[Material shown]
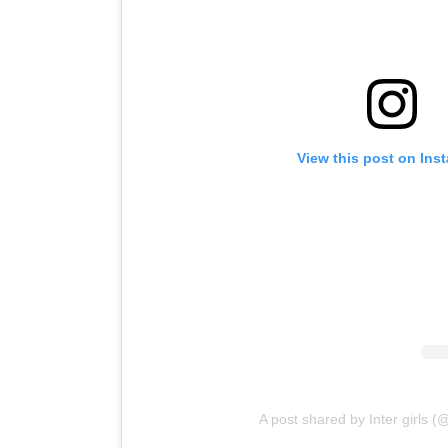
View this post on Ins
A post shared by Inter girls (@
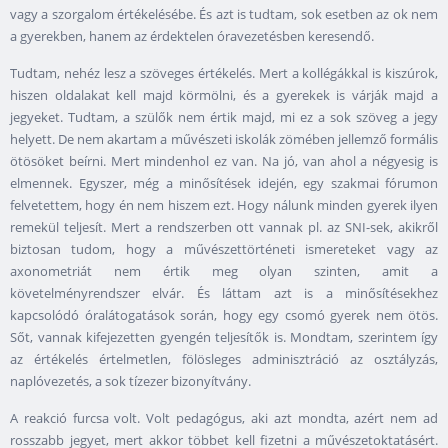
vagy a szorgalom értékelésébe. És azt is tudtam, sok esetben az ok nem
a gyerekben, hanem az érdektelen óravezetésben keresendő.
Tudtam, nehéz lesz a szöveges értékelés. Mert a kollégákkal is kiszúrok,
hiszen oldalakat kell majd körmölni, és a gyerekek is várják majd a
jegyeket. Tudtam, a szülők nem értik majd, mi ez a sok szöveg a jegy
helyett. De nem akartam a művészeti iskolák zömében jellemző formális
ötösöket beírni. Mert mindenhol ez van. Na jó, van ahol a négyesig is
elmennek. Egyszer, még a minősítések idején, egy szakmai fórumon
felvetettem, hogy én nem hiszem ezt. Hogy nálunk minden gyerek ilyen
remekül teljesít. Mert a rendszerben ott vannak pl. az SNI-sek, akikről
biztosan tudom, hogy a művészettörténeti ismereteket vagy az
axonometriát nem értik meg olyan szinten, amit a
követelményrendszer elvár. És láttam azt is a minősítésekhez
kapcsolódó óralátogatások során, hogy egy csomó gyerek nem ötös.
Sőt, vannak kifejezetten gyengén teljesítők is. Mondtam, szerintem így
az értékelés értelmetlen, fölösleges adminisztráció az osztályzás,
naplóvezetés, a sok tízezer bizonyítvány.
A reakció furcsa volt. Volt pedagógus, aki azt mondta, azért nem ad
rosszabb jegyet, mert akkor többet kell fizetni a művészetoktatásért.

[Task description]
Pictures stay out of the copy; print the material above exactly.

[Result]
View this post on Ins
A post shared by Inter girls (@
vagy a szorgalom értékelésébe. És azt is tudtam, sok esetben az ok nem
a gyerekben, hanem az érdektelen óravezetésben keresendő.
Tudtam, nehéz lesz a szöveges értékelés. Mert a kollégákkal is kiszúrok,
hiszen oldalakat kell majd körmölni, és a gyerekek is várják majd a
jegyeket. Tudtam, a szülők nem értik majd, mi ez a sok szöveg a jegy
helyett. De nem akartam a művészeti iskolák zömében jellemző formális
ötösöket beírni. Mert mindenhol ez van. Na jó, van ahol a négyesig is
elmennek. Egyszer, még a minősítések idején, egy szakmai fórumon
felvetettem, hogy én nem hiszem ezt. Hogy nálunk minden gyerek ilyen
remekül teljesít. Mert a rendszerben ott vannak pl. az SNI-sek, akikről
biztosan tudom, hogy a művészettörténeti ismereteket vagy az
axonometriát nem értik meg olyan szinten, amit a
követelményrendszer elvár. És láttam azt is a minősítésekhez
kapcsolódó óralátogatások során, hogy egy csomó gyerek nem ötös.
Sőt, vannak kifejezetten gyengén teljesítők is. Mondtam, szerintem így
az értékelés értelmetlen, fölösleges adminisztráció az osztályzás,
naplóvezetés, a sok tízezer bizonyítvány.
A reakció furcsa volt. Volt pedagógus, aki azt mondta, azért nem ad
rosszabb jegyet, mert akkor többet kell fizetni a művészetoktatásért.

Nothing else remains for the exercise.